Facebook Home was an Android 'skin' that integrated Facebook with some of the functionality of certain smartphones, integrating Facebook Messenger and putting its News Feed on the lock screen for example.

When it launched on the HTC First, designed for Facebook's software, just one month later the device had been marked down from $99 to $0.99. Facebook's users were unwilling to allow Facebook to control their devices to such an extent and Home ended up being one of Facebook's biggest failures. In the light of later scandals relating to Cambridge Analytica and the sharing of user data, perhaps the community were wise to be distrustful!

Even this kind of failure has its upsides, however. Facebook gained a deeper understanding of Android and in doing so gave the products it wanted to create in future. It also helped the business to gain a better understanding of the acceptable boundaries of its users.

Managing user data

2018 will have to go down as one of Facebook's biggest failures. Mark Zuckerberg admits that Facebook "made mistakes" in allowing Cambridge Analytica to harvest the personal data for 50 million of its users. What is clear is that the scandal was a massive loss of trust to Facebook's users and led to a wave of users leaving the platform and removing their personal data. Cambridge Analytica, at one point run by former White House adviser Steve Bannon and linked to Republican donor Robert Mercer, acquired data from an app 'thisisyourdigitallife' that it used to develop "psychographic" profiles from those who had signed up to the app.

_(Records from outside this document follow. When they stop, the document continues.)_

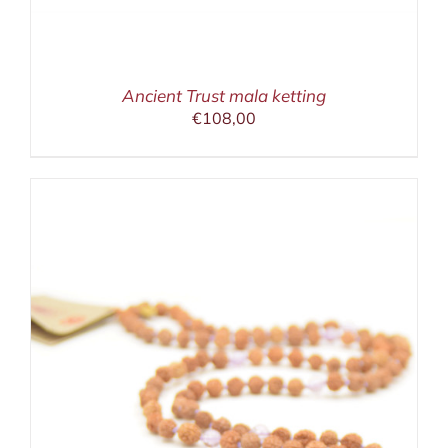
Ancient Trust mala ketting
€
108,00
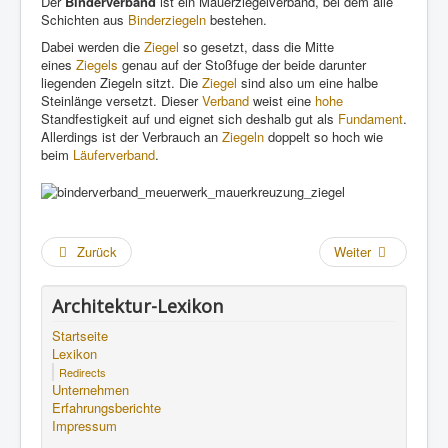
Der
Binderverband
ist ein Mauerziegelverband, bei dem alle
Schichten aus
Binderziegeln
bestehen.
Dabei werden die
Ziegel
so gesetzt, dass die Mitte
eines
Ziegels
genau auf der Stoßfuge der beide darunter
liegenden Ziegeln sitzt. Die
Ziegel
sind also um eine halbe
Steinlänge versetzt. Dieser
Verband
weist eine
hohe
Standfestigkeit auf und eignet sich deshalb gut als
Fundament
.
Allerdings ist der Verbrauch an
Ziegeln
doppelt so hoch wie
beim
Läuferverband
.
Zurück
Weiter
Architektur-Lexikon
Startseite
Lexikon
Redirects
Unternehmen
Erfahrungsberichte
Impressum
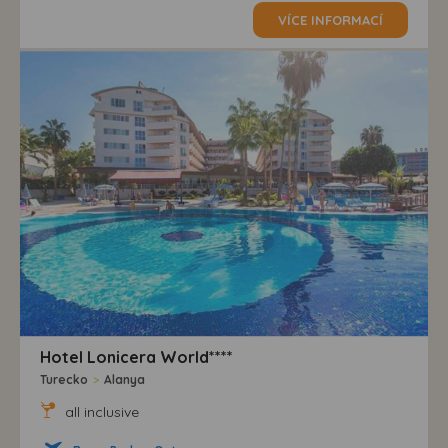
VÍCE INFORMACÍ
Hotel Lonicera World****
Turecko
>
Alanya
all inclusive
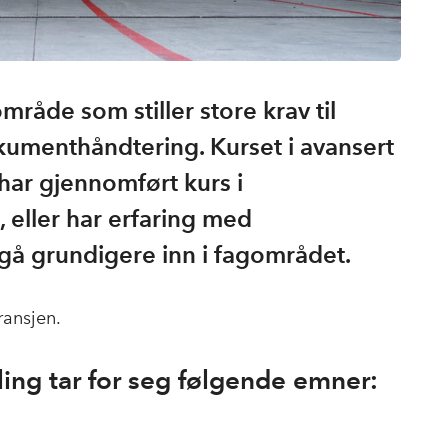
mråde som stiller store krav til
umenthåndtering. Kurset i avansert
har gjennomført kurs i
 eller har erfaring med
gå grundigere inn i fagområdet.
ransjen.
ling tar for seg følgende emner:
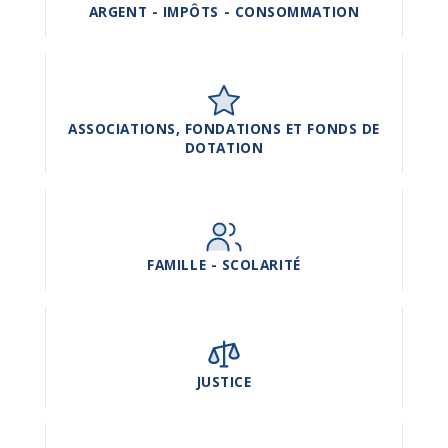
ARGENT - IMPÔTS - CONSOMMATION
ASSOCIATIONS, FONDATIONS ET FONDS DE
DOTATION
FAMILLE - SCOLARITÉ
JUSTICE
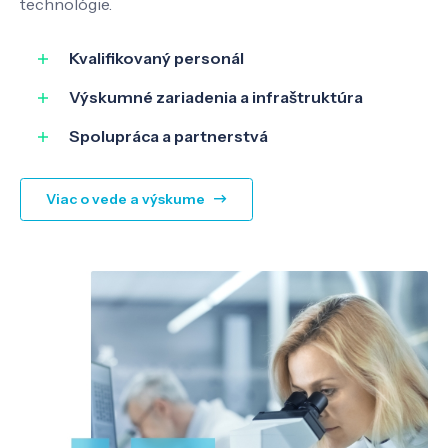
technológie.
Kvalifikovaný personál
Výskumné zariadenia a infraštruktúra
Spolupráca a partnerstvá
Viac o vede a výskume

Whilst the practice wasn't new in American politics (Hillary Clinton and Barack Obama did something similar in previous campaigns) the fact that a third party company was able to gain access to such detailed user information with minimal vetting and without hacking Facebook's systems themselves, has raised major data protection concerns. It raises a concern about the amount of data that Facebook controls and its power in leveraging that data for commercial purposes that aren't transparent. Granted there is a cost to users for accessing a "free" service but this incident really put the tradeoff in the spotlight.

What next?

Facebook's decade of trying, failing and trying again gives interesting learnings on how to understand customers; how to focus on the unique differentiators of your products and services; how to focus on your core proposition rather than over-extending your brand and ultimately how to ensure customers have trust in your digital execution.